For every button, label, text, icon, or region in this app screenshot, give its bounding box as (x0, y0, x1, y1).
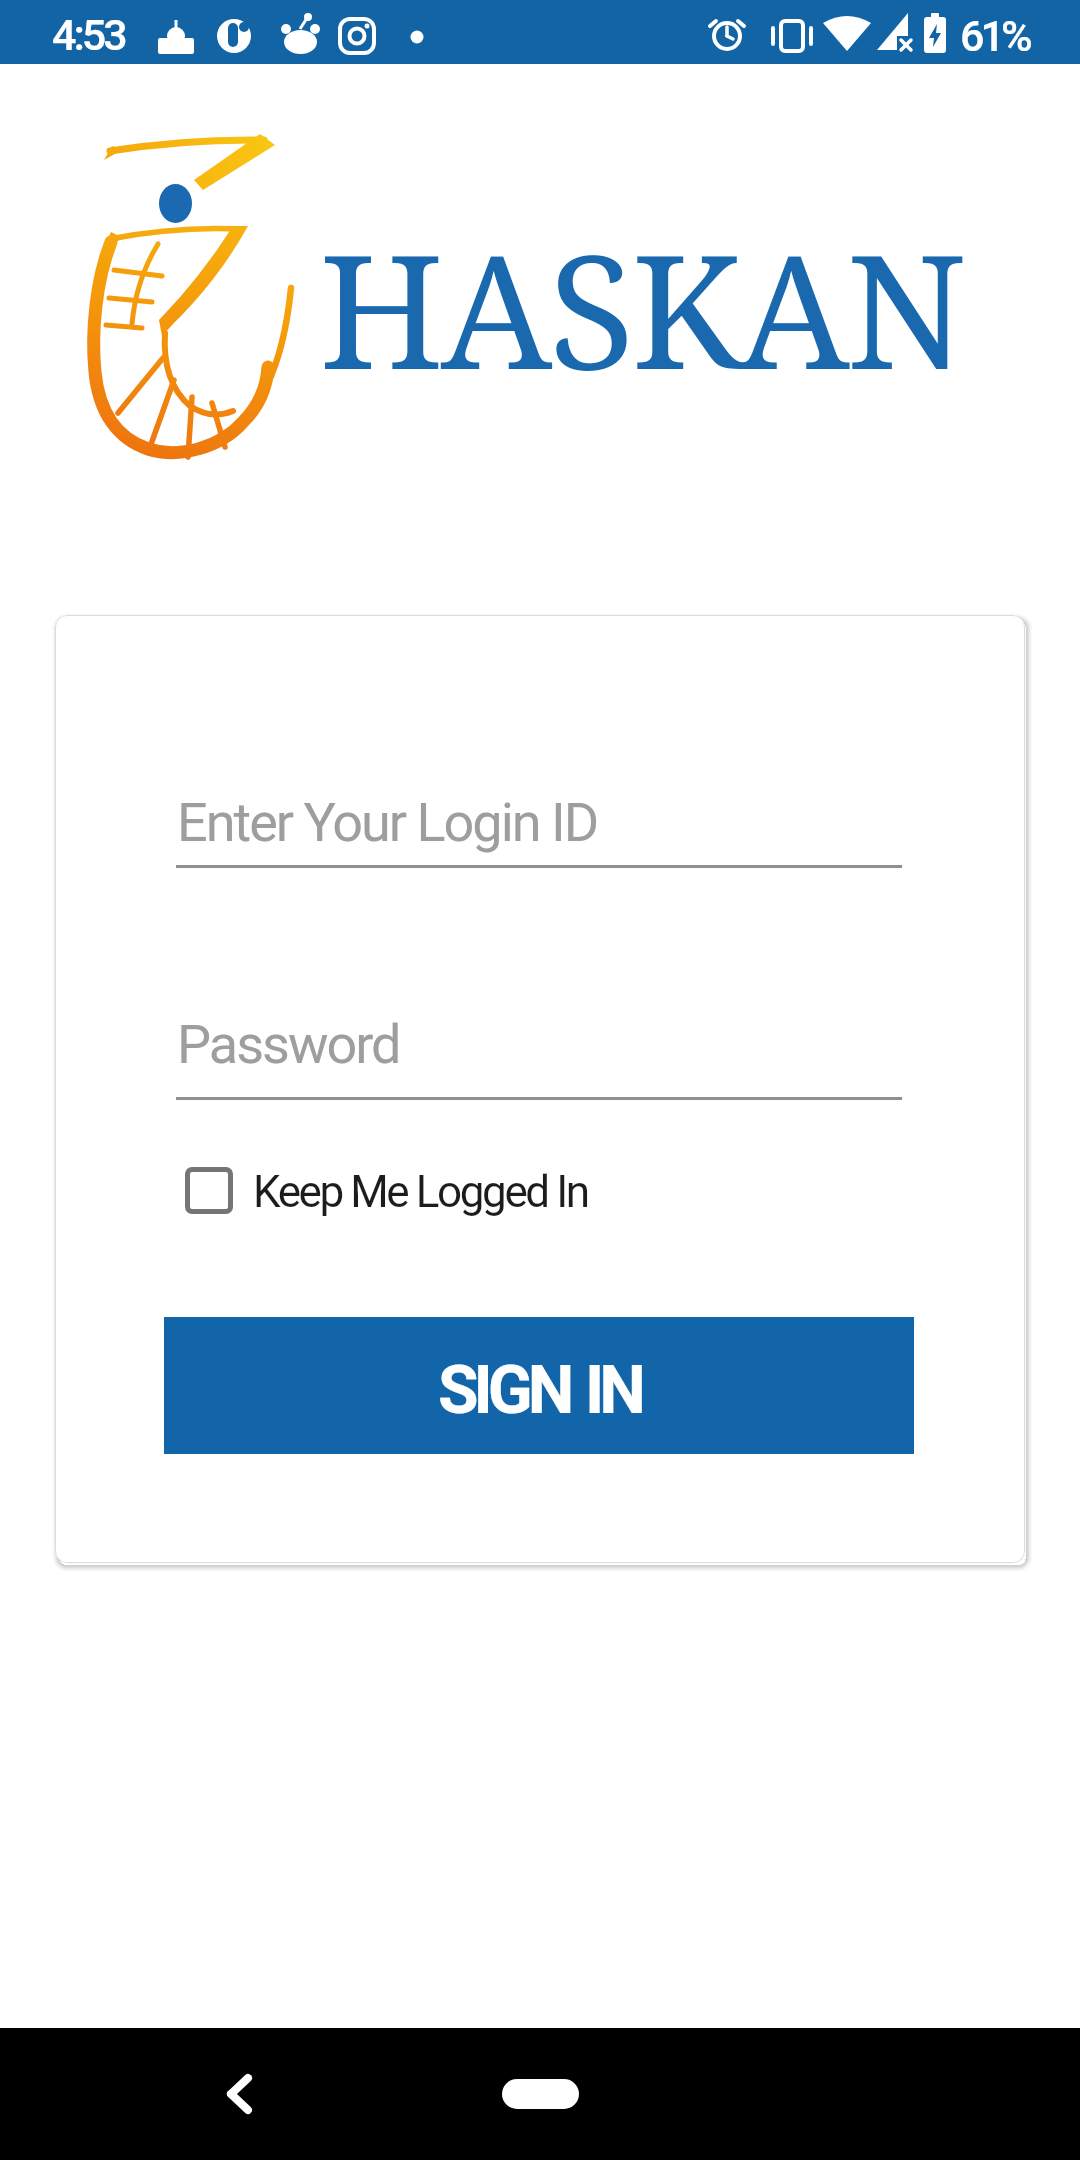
button[interactable] (195, 2053, 285, 2135)
staticText: Keep Me Logged In (253, 1166, 588, 1218)
button[interactable] (502, 2079, 579, 2109)
button[interactable] (185, 1160, 655, 1222)
staticText: 61% (960, 11, 1029, 61)
staticText: HASKAN (319, 200, 964, 415)
staticText: SIGN (438, 1352, 570, 1429)
button[interactable] (176, 775, 902, 870)
staticText: Password (177, 1013, 400, 1076)
staticText: Enter Your Login ID (177, 791, 598, 854)
button[interactable] (185, 1167, 233, 1214)
staticText: 4:53 (52, 10, 125, 60)
staticText: IN (585, 1352, 641, 1429)
button[interactable] (176, 997, 902, 1092)
button[interactable]: SIGN (164, 1317, 914, 1454)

What is expected> I'd like the material duplicated exactly, without its pictures.

Task output>
For every button, label, text, icon, or region in this app screenshot, give its bounding box as (x0, y0, x1, y1).
button[interactable] (195, 2053, 285, 2135)
staticText: Keep Me Logged In (253, 1166, 588, 1218)
button[interactable] (502, 2079, 579, 2109)
button[interactable] (185, 1160, 655, 1222)
staticText: 61% (960, 11, 1029, 61)
staticText: HASKAN (319, 200, 964, 415)
staticText: SIGN (438, 1352, 570, 1429)
button[interactable] (176, 775, 902, 870)
staticText: Password (177, 1013, 400, 1076)
staticText: Enter Your Login ID (177, 791, 598, 854)
button[interactable] (185, 1167, 233, 1214)
staticText: 4:53 (52, 10, 125, 60)
staticText: IN (585, 1352, 641, 1429)
button[interactable] (176, 997, 902, 1092)
button[interactable]: SIGN (164, 1317, 914, 1454)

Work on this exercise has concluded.